Koch v. North Avenue Railway Co.

15 L.R.A. 377, 23 A. 463, 75 Md. 222, 1892 Md. LEXIS 56
CourtCourt of Appeals of Maryland
DecidedJanuary 28, 1892
StatusPublished
Cited by18 cases

This text of 15 L.R.A. 377 (Koch v. North Avenue Railway Co.) is published on Counsel Stack Legal Research, covering Court of Appeals of Maryland primary law. Counsel Stack provides free access to over 12 million legal documents including statutes, case law, regulations, and constitutions.

Bluebook
Koch v. North Avenue Railway Co., 15 L.R.A. 377, 23 A. 463, 75 Md. 222, 1892 Md.
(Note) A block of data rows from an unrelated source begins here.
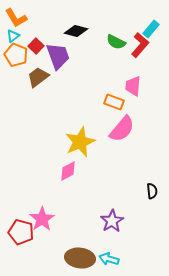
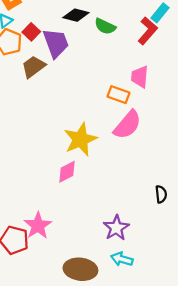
green semicircle: (116, 42) -> (105, 26), moved
cyan arrow: (109, 259) -> (122, 259), moved

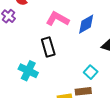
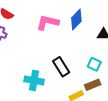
black rectangle: (48, 47) -> (61, 67), moved

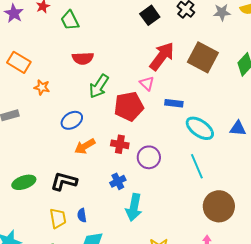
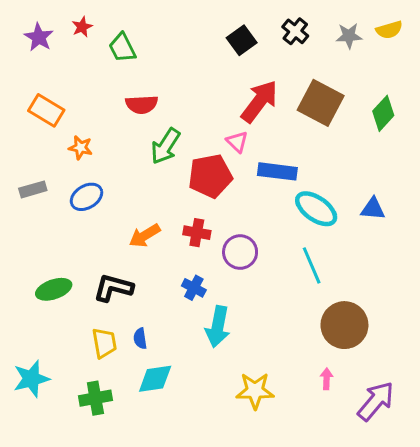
blue rectangle: (174, 103) -> (277, 171), size x1.4
blue ellipse: (72, 120) -> (86, 197), moved
blue cross: (118, 181) -> (194, 288), turned -35

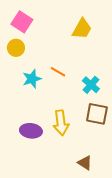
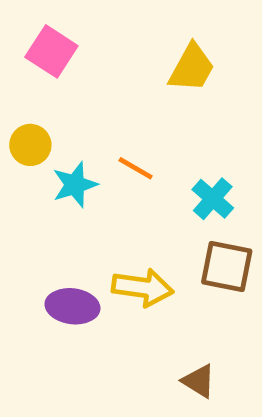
yellow circle: (16, 48) -> (30, 145), moved
yellow arrow: (61, 123) -> (143, 288), turned -75

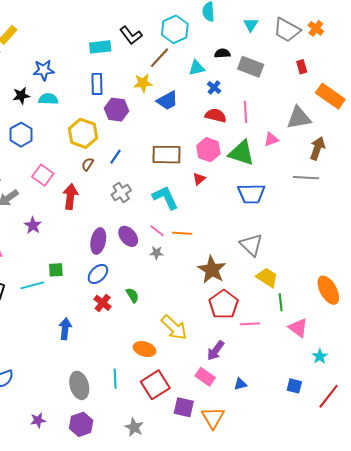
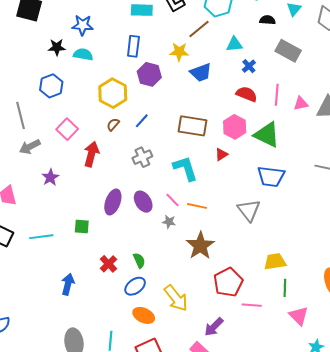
black semicircle: (222, 53) -> (268, 20), moved
pink triangle: (271, 139) -> (301, 104), moved
gray triangle: (251, 245) -> (249, 210), moved
green square: (56, 270) -> (82, 226), moved
brown star: (212, 270) -> (200, 246), moved
blue ellipse: (98, 274) -> (135, 286), moved
yellow trapezoid: (267, 277) -> (275, 262), turned -50

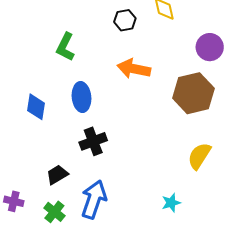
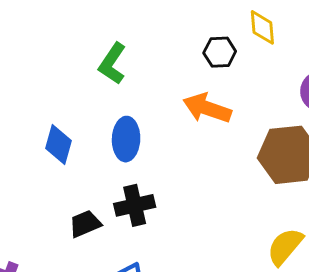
black hexagon: (125, 20) -> (220, 52), moved
black trapezoid: (57, 175) -> (85, 224), moved

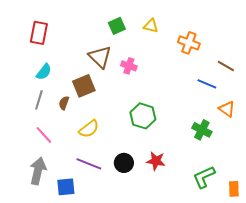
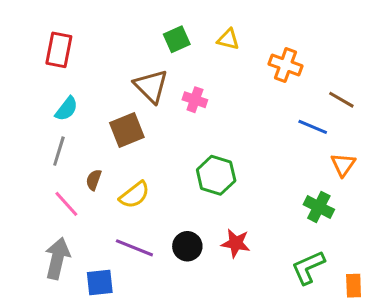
brown semicircle: (64, 103) -> (94, 180), moved
orange triangle: (227, 109) -> (343, 165), turned 30
green cross: (202, 130) -> (319, 207), moved

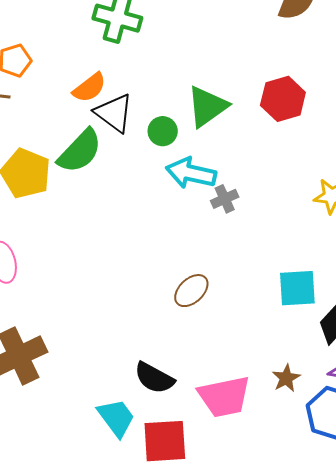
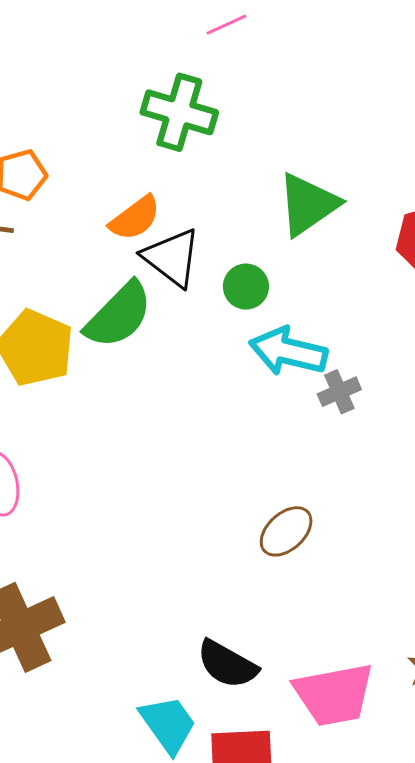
green triangle: (207, 106) -> (308, 204), moved

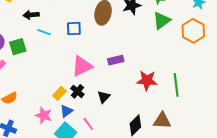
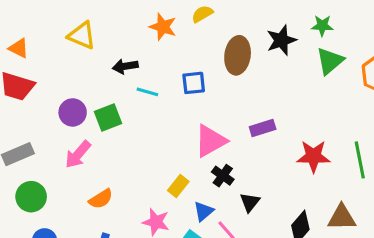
black cross: (77, 91) -> (223, 176), moved
black triangle: (104, 97) -> (250, 202), moved
blue triangle: (66, 111) -> (204, 211), moved

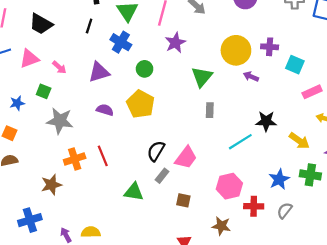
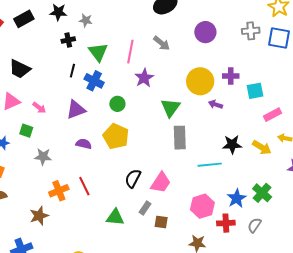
black line: (89, 26) -> (72, 71), moved
cyan square: (295, 65) -> (255, 91), turned -30
gray rectangle: (210, 110) -> (180, 138), size x1.6
gray star: (60, 121) -> (43, 157), size x0.7
yellow arrow: (299, 141) -> (262, 147), moved
cyan line: (240, 142) -> (210, 165), turned 30
green cross: (310, 175) -> (262, 193), moved, turned 36
gray rectangle: (162, 176) -> (145, 208), moved
blue star: (279, 179) -> (237, 198), moved

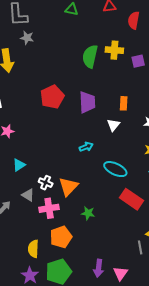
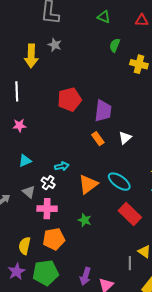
gray star: (27, 38) -> (55, 45), moved
green semicircle: (90, 56) -> (115, 45), moved, size x0.6
orange rectangle: (124, 103) -> (98, 139), moved, turned -48
cyan arrow: (86, 147) -> (62, 166), moved
orange triangle: (68, 187) -> (88, 184), moved

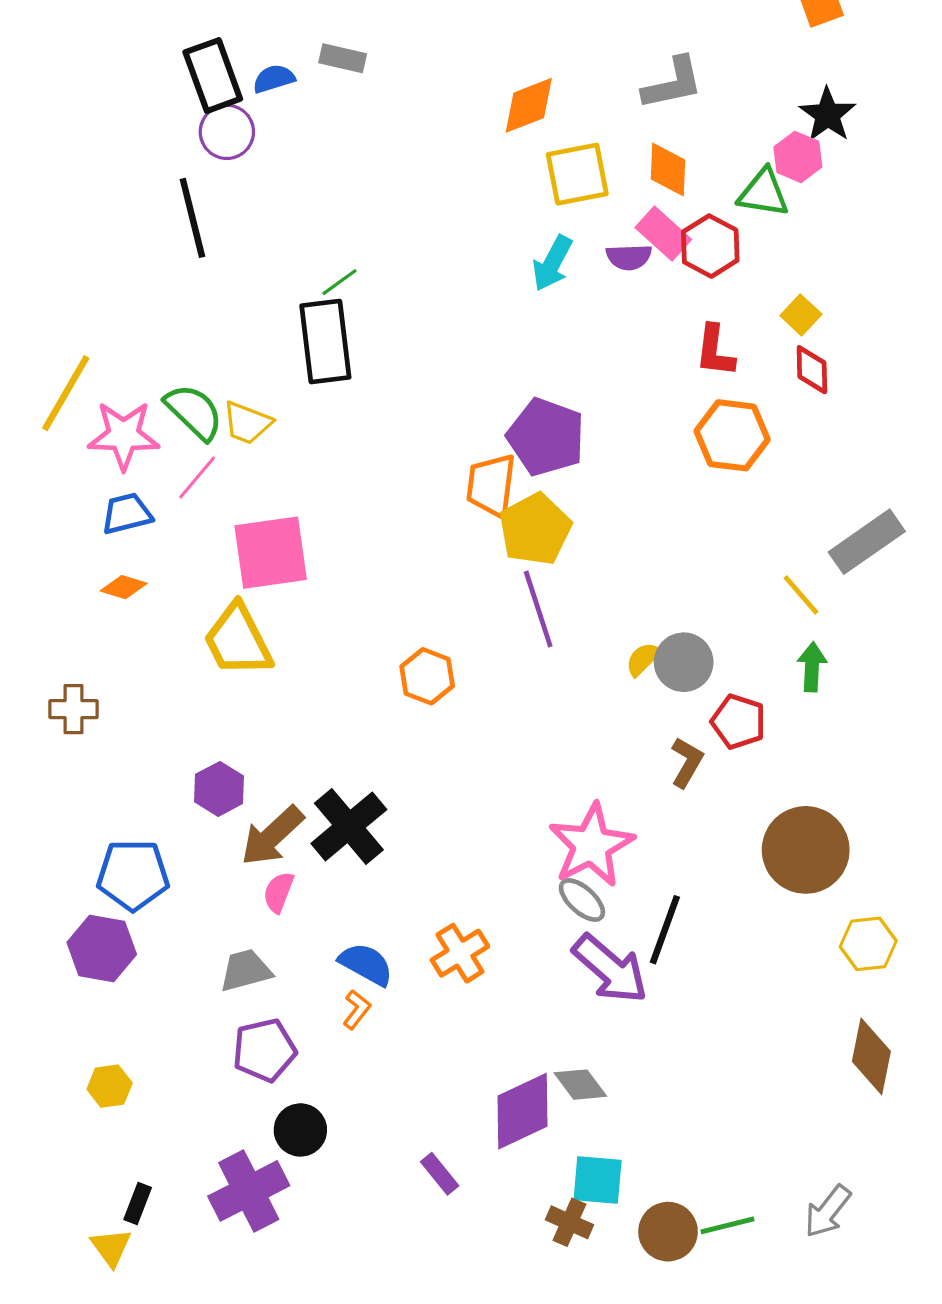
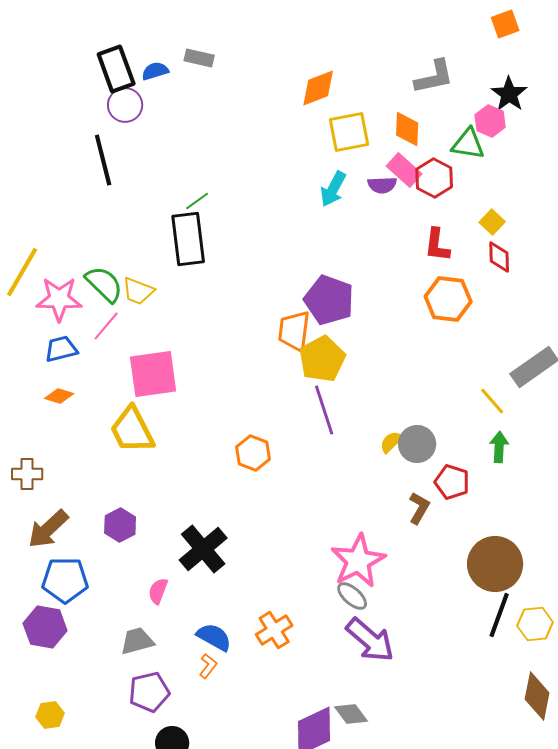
gray L-shape: (673, 83) -> (434, 77), moved
brown arrow: (272, 836) -> (48, 529), moved
black line: (665, 930) -> (499, 615), moved

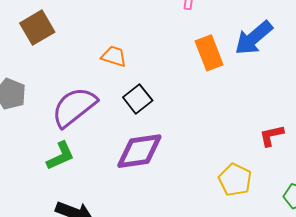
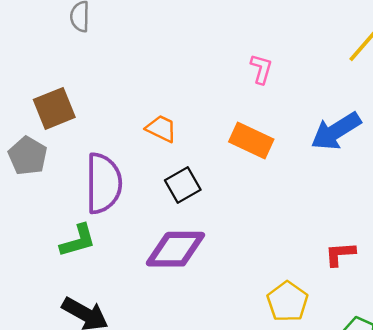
brown square: (37, 28) -> (54, 108), moved
orange rectangle: (209, 53) -> (251, 140), moved, turned -52
purple semicircle: (74, 107) -> (104, 183), turned 120

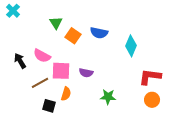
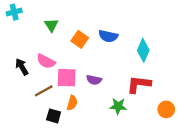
cyan cross: (13, 11) -> (14, 12), turned 32
green triangle: (56, 23) -> (51, 25), moved
red L-shape: (150, 77) -> (139, 84), moved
LEXIS 56 (Md. 1892).

Opinion

Robinson, J.,

delivered the opinion of the Court.

This is a bill by abutting lot owners to enjoin the defendant, a street railway company, from constructing its road on North avenue; and the questions are:

First. Is the defendant a lawfully incorporated company ?

Secondly. If incorporated, had it the legal right to lay tracks of its own outside of the tracks already laid on said avenue by other railway companies ?

Thirdly. Have the city authorities the power to authorize the defendant to use electricity as a motive power in propelling its cars ?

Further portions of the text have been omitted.